- _INPUT_
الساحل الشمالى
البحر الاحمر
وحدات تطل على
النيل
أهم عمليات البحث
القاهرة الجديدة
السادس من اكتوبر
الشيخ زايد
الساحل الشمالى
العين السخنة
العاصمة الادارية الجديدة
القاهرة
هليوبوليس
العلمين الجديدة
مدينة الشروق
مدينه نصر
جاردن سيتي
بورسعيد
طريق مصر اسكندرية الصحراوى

* * *

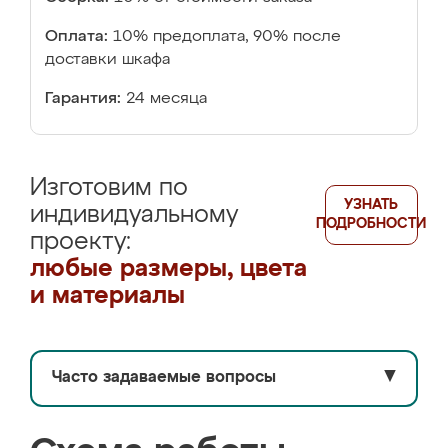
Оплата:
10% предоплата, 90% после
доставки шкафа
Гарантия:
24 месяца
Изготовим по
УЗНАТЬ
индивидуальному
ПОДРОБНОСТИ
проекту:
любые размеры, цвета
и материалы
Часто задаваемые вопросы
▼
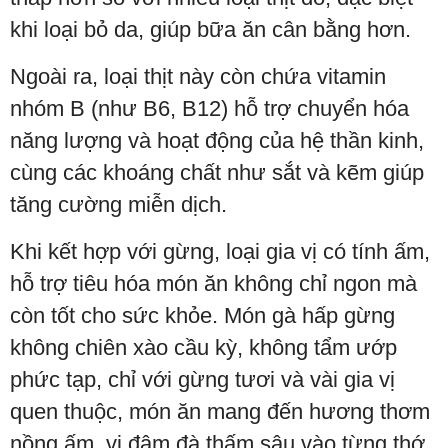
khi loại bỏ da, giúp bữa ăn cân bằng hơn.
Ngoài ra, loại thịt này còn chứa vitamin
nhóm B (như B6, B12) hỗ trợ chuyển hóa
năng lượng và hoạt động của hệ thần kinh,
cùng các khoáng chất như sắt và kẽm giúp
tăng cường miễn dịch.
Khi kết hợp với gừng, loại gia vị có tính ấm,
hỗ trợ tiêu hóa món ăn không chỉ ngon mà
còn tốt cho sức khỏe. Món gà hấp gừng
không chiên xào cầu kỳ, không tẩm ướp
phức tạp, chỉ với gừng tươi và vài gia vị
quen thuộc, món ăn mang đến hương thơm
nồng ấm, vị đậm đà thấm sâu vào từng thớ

==

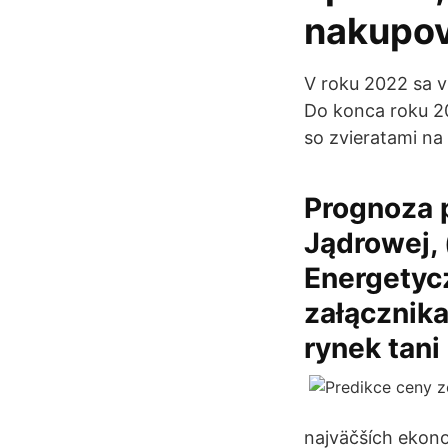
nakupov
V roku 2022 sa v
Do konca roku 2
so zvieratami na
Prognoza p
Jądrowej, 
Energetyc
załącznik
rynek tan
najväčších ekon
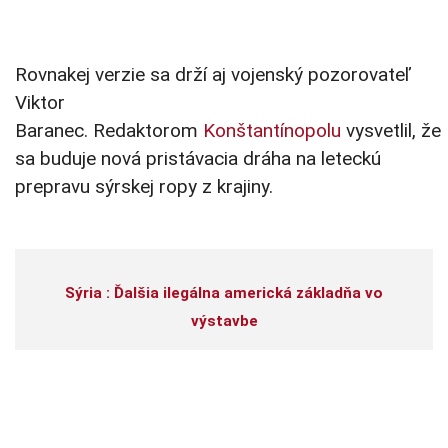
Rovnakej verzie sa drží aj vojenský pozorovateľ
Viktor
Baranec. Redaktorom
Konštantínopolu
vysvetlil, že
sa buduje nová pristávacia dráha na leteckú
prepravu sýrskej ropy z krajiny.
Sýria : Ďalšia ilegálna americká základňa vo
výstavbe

- _TASK STATEMENT_
Print only what lies in the material above starting at the line with "العاصمة الادارية الجديدة" and ending at the line with "طريق مصر اسكندرية الصحراوى", every line exactly as given.

- _ANSWER SPACE_
العاصمة الادارية الجديدة
القاهرة
هليوبوليس
العلمين الجديدة
مدينة الشروق
مدينه نصر
جاردن سيتي
بورسعيد
طريق مصر اسكندرية الصحراوى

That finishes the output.